I saw into you, too, he said. I know you. Hochelaga Trice. Help me, Hochelaga. Please.
“I’m not going to do what you want,” she said.
The ghost was silent for a few seconds. Then he said: You have to, Hochelaga … I’m going to die. I can feel the pull … Hochelaga. You can save me. Only you. Save me! He reached out for her, unable to move from his body. She shrieked and turned away, wrapping her arms around the knight’s waist. Gently her arms were pulled open by gauntleted hands. She was crying again. She knew her face was all red. I’m going to die, said the ghost. You’re killing me.
“You’re already dead!” she screamed.
Hochelaga, he said again, please. Oh by Oak and Holly! Please! You know it was true, what I said about the treasure here, you need it and only I can show it to you, Hochelaga you need me, without me you have nothing —
“No,” said Hochelaga, and swallowed her tears, swallowed the whole idea of tears. “I saw that, too. I didn’t see everything you know, but I saw that. I wondered how it was you’d come back as a ghost. Magic power, below you.” She looked up at the knight, and kneeled before her. “Please,” she said, “I need something from you.” She held her hands before her, and swallowed again the hot choking thing in her throat, and pointed with a trembling finger to the spear slung on the knight’s back. “Please,” she said. “Just for a moment. Please.”
The knight stared at her. Then unslung the spear. The knight stared a moment more. She held out the pointed end of the spear to Hochelaga, her sword raised to strike. Hochelaga carefully took the spear.
Hochelaga you are a foolish little bitch, said the ghost. That was why they sent you here. They sent you away. They did not want to be cursed with a wicked whore of a girl like you.
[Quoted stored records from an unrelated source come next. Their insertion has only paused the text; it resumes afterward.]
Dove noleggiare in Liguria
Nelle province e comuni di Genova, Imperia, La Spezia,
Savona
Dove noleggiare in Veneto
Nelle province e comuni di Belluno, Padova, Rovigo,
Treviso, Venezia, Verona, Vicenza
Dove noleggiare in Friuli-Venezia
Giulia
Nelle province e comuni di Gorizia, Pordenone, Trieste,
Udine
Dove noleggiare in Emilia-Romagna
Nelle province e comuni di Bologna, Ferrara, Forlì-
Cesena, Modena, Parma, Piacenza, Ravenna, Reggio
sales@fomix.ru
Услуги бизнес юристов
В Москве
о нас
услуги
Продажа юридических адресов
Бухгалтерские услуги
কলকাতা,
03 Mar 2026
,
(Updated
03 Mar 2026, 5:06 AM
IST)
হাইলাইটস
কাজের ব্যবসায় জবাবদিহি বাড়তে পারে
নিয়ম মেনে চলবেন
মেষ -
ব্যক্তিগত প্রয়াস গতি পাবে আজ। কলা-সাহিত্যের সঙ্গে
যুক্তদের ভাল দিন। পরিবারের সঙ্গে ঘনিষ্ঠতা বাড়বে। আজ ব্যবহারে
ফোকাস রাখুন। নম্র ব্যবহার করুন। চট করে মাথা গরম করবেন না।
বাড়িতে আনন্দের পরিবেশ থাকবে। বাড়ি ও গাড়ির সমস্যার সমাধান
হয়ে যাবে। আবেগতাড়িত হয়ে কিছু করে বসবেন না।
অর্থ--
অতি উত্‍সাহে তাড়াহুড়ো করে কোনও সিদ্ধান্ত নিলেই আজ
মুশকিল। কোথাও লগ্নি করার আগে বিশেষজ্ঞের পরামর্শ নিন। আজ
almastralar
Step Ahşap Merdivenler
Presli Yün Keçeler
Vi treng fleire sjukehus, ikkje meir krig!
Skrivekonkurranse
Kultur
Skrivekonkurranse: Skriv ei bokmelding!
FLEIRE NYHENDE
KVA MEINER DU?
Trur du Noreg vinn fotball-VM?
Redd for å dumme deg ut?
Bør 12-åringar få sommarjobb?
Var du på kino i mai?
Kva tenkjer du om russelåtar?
“Maybe,” whispered Hochelaga. “I don’t know. I don’t know …” She stepped to the body, with the spear before her. She set the butt end of the spear against the corpse’s side and pushed it back. The ghost was shouting obscenities at her. She knew how to concentrate. She knew it. She did not listen to his words for her organs of generation or what she did with them. She did not listen.
“Only what’s true is true,” she said, softly. She made a pattern on the stone with the spear, putting weight there, there, and there. And a little panel in the floor slid back, a smaller pit inside the larger pit, and there was a circlet of gold inside it.
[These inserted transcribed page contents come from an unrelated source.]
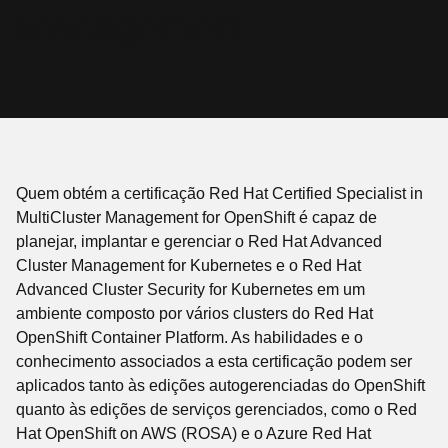
Management
Quem obtém a certificação Red Hat Certified Specialist in
MultiCluster Management for OpenShift é capaz de
planejar, implantar e gerenciar o Red Hat Advanced
Cluster Management for Kubernetes e o Red Hat
Advanced Cluster Security for Kubernetes em um
ambiente composto por vários clusters do Red Hat
OpenShift Container Platform. As habilidades e o
conhecimento associados a esta certificação podem ser
aplicados tanto às edições autogerenciadas do OpenShift
quanto às edições de serviços gerenciados, como o Red
Hat OpenShift on AWS (ROSA) e o Azure Red Hat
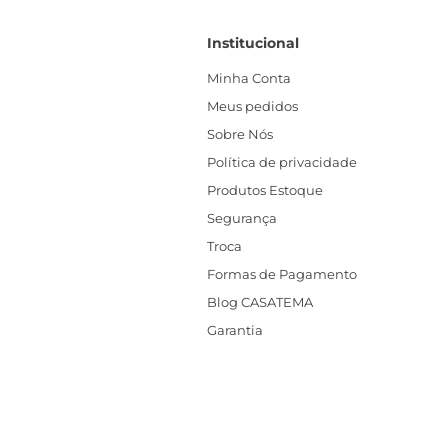
Institucional
Minha Conta
Meus pedidos
Sobre Nós
Política de privacidade
Produtos Estoque
Segurança
Troca
Formas de Pagamento
Blog CASATEMA
Garantia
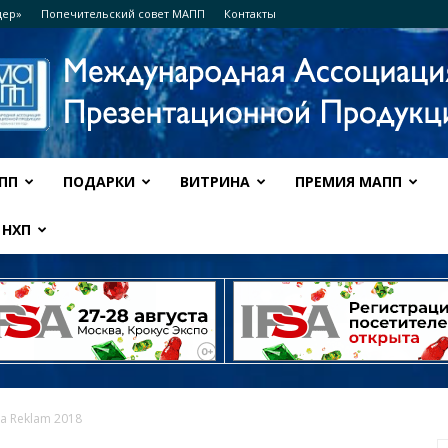
дер»
Попечительский совет МАПП
Контакты
ПП
ПОДАРКИ
ВИТРИНА
ПРЕМИЯ МАПП
Ассоциация
НХП
МАПП
ia Reklam 2018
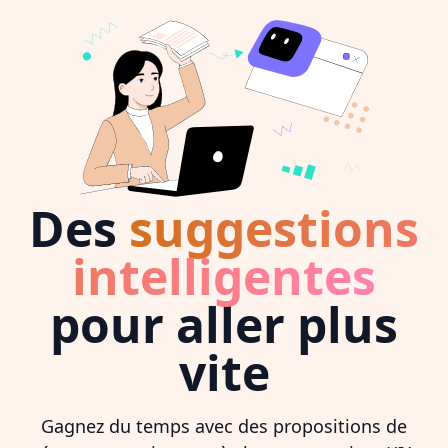
Des
suggestions
intelligentes
pour aller plus
vite
Gagnez du temps avec des propositions de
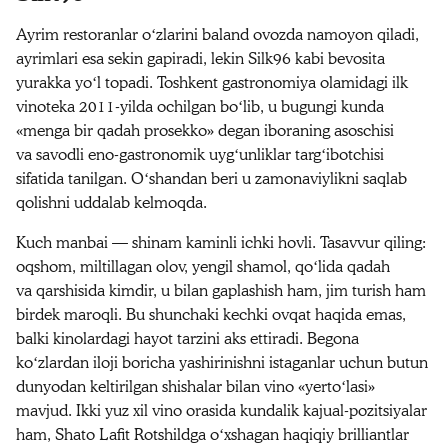
Ayrim restoranlar oʻzlarini baland ovozda namoyon qiladi,
ayrimlari esa sekin gapiradi, lekin Silk96 kabi bevosita
yurakka yoʻl topadi. Toshkent gastronomiya olamidagi ilk
vinoteka 2011-yilda ochilgan boʻlib, u bugungi kunda
«menga bir qadah prosekko» degan iboraning asoschisi
va savodli eno-gastronomik uygʻunliklar targʻibotchisi
sifatida tanilgan. Oʻshandan beri u zamonaviylikni saqlab
qolishni uddalab kelmoqda.
Kuch manbai — shinam kaminli ichki hovli. Tasavvur qiling:
oqshom, miltillagan olov, yengil shamol, qoʻlida qadah
va qarshisida kimdir, u bilan gaplashish ham, jim turish ham
birdek maroqli. Bu shunchaki kechki ovqat haqida emas,
balki kinolardagi hayot tarzini aks ettiradi. Begona
koʻzlardan iloji boricha yashirinishni istaganlar uchun butun
dunyodan keltirilgan shishalar bilan vino «yertoʻlasi»
mavjud. Ikki yuz xil vino orasida kundalik kajual-pozitsiyalar
ham, Shato Lafit Rotshildga oʻxshagan haqiqiy brilliantlar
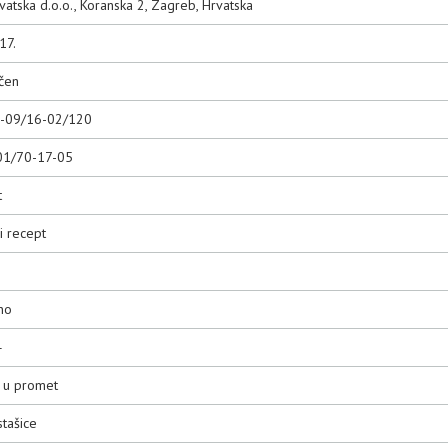
rvatska d.o.o., Koranska 2, Zagreb, Hrvatska
17.
čen
0-09/16-02/120
01/70-17-05
t
i recept
no
4
o u promet
tašice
She dropped the spear and took up the crown. The ghost vanished.
Something left with him. Like the way you felt before a storm; it was gone, now, out of the air. The feel of the darkness had changed. She realised: although she still had fragments of his memory inside her like the broken surface of a pool in heavy rain, ripples and glints running one into another — she did not know his name.
The knight said something. Hochelaga froze.
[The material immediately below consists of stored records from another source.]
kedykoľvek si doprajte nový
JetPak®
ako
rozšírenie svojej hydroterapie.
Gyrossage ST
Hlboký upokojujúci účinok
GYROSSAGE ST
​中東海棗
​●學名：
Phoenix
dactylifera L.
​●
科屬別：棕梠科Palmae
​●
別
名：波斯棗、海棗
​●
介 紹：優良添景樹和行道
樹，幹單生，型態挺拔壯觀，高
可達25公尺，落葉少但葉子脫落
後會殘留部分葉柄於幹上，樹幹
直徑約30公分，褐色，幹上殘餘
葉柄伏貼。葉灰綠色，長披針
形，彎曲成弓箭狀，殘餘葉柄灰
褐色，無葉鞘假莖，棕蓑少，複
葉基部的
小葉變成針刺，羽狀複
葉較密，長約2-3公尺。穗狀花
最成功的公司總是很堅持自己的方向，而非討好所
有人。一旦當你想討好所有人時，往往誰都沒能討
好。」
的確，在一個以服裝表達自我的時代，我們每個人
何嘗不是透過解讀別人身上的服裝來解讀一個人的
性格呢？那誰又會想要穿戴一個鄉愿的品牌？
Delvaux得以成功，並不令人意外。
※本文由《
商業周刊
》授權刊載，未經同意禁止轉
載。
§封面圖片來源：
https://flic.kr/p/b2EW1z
It was entirely dark, in the pit.
There came a sound she could not at first place. Then she realised that it was a sword being slid into a sheath. The knight said a few words more. She seemed to be asking a question.
“I guess we can try to talk?” Hochelaga answered, uncertain. “Do you want to teach me your language?”
It was really only a few minutes later that the trapdoor above them was opened, and she saw Ulric and the others looking down at her. Hochelaga was almost disappointed. She’d figured out the main phonemes of the knight’s language, and, starting with Amanos’ name and her own and the word ‘atu’ for ghost, was beginning to understand its genders and declensions. She was almost ready to build a proper vocabulary.
Oh, well, she thought, there’ll be time for that when I’m older.